Adoption was considered at the organizational level, with the total number of clinics participating (n = 12). These clinics were selected to participate by the ambulatory leadership team based on clinic volume, high buy-in and engagement from clinical leadership, rate of MyChart use, clinic sociodemographic diversity, and clinical representation from across MUSC divisions. Initially, 10 clinics were included in the program as part of the pilot phase (results previously described).16,20 Staff and providers at the pilot phase clinics went live with the In Our DNA SC workflow at the same time (November 8, 2021). After the initial pilot phase, which ended in March 2022, we expanded to include community collection events (n = 108). Community collection events included standing events at key MUSC community clinics and community-focused partnership events. The study team worked closely with the project’s community advisory board to identify community organizations and events.

Implementation

Implementation was assessed at the setting level through tracking the number of adaptations made to the program over time (n = 41). These adaptations were coded according to the Framework for Reporting Adaptations and Modifications-Enhanced (FRAME).21 Of the 41 adaptations identified, the majority were changes to the content of the program (20%) that impacted the individual level (70%).

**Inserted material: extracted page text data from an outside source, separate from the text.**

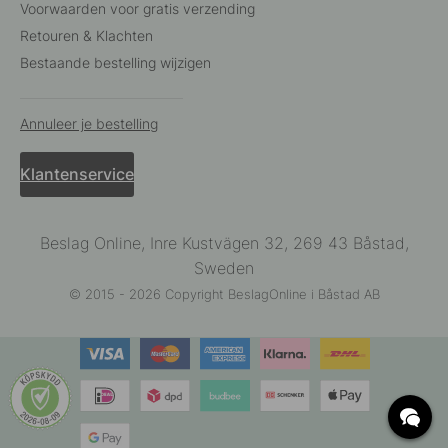
Voorwaarden voor gratis verzending
Retouren & Klachten
Bestaande bestelling wijzigen
Annuleer je bestelling
Klantenservice
Beslag Online, Inre Kustvägen 32, 269 43 Båstad,
Sweden
© 2015 - 2026 Copyright BeslagOnline i Båstad AB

The nature of the changes was primarily adding a component to the program (55%). We report detailed information about the types of adaptations made during the pilot phase of the program elsewhere.22

We also assessed implementation at the individual level. This was tracked through the number of samples collected, differences in sample collection across type of enrollment (clinic, community event, at home), and difference in samples collected based on sociodemographics (Table 3). In total, 14,053 samples were collected (68.6% of enrolled participants). There were differences in sample collection rates across the type of enrollment. At-home collection resulted in the highest proportion of samples collected among those enrolled (n = 8,627, 74.4%), followed by community events (n = 1,397, 68.6%), and clinical settings (n = 2,696, 58.4%). The majority of samples collected were from female participants (n = 10,156, 72.3%), White (n = 10,863, 77.3%), non-Hispanic (n = 11,816, 84.1%) and ages 40–49 years (n = 2,786, 19.8%). Regardless of sample collection type, the majority of participants with a sample collected were female (clinic, n = 1,973, 73.2%; community n = 988, 70.7%; at home n = 6,246, 72.4%), White (clinic, n = 2,312, 85.8%; community, n = 918, 65.7%, and at home 6,474, 75.0%), and non-Hispanic (clinic, n = 2,600, 96.4%, community event n = 1,108, 79.3%, at home n = 6,875, 79.7%). The age of participants varied across the type of sample collection. In clinical settings, the majority of participants with samples collected were between 50 and 59 years old (n = 475, 17.6%), community settings were more likely to collect samples from individuals between 18 and 29 years old (n = 317, 22.7%), and individuals collecting samples at home were more likely to be between 40 and 49 years old (n = 1,889, 21.9%).

Additional measures of implementation included number of samples needing to be recollected, number of results returned from the laboratory to participants, and timeliness of return of results. A total of 828 samples required recollection (5.9% of those received by the laboratory). Overall, 94.0% of results have been returned to participants (n = 13,208). The rates of results being returned were consistent across type of sample collection (clinic, n = 2,547 [94.5%], community, n = 1,320 [94.5%], at home 8,051 [93.3%]).

Maintenance

At the site level, clinical sites that enroll In Our DNA SC participants are continuing to enroll. We are actively expanding our community partnerships and providing additional opportunities to provide samples through laboratory settings. At the individual level, we are tracking high-risk management of individuals identified with a pathogenic or likely pathogenic variant (Table 4). The majority (78.6%) of individuals identified with an HBOC variant agreed to genetic counseling (n = 44). Of those who attended genetic counseling (n = 40), the majority also completed a follow-up visit with the Hereditary Cancer Clinic (n = 26, 65%) to discuss additional options for prevention. Of those who received referrals to genetic counseling for an LS variant (n = 28), the majority (n = 27, 96.4%) attended genetic counseling. Only one-third of individuals with an LS variant attended the Hereditary Cancer Clinic after genetic counseling (n = 9, 33.3%). Among those identified with an FH variant (n = 48), 34 (70.8%) agreed to genetic counseling and 18 (52.9%) completed genetic counseling after being referred.

Discussion

We completed interim analysis of a large-scale PWGS program based on pre-identified aims using the RE-AIM implementation science framework. Assessment of implementation outcomes from the first approximately 20,000 individuals recruited provides the opportunity to evaluate the impact of the program to date and plan for additional future modifications. This initiative demonstrates the value of the intersection of implementation science and genomics to understand the utility of the program and translation of genomic screening into practice.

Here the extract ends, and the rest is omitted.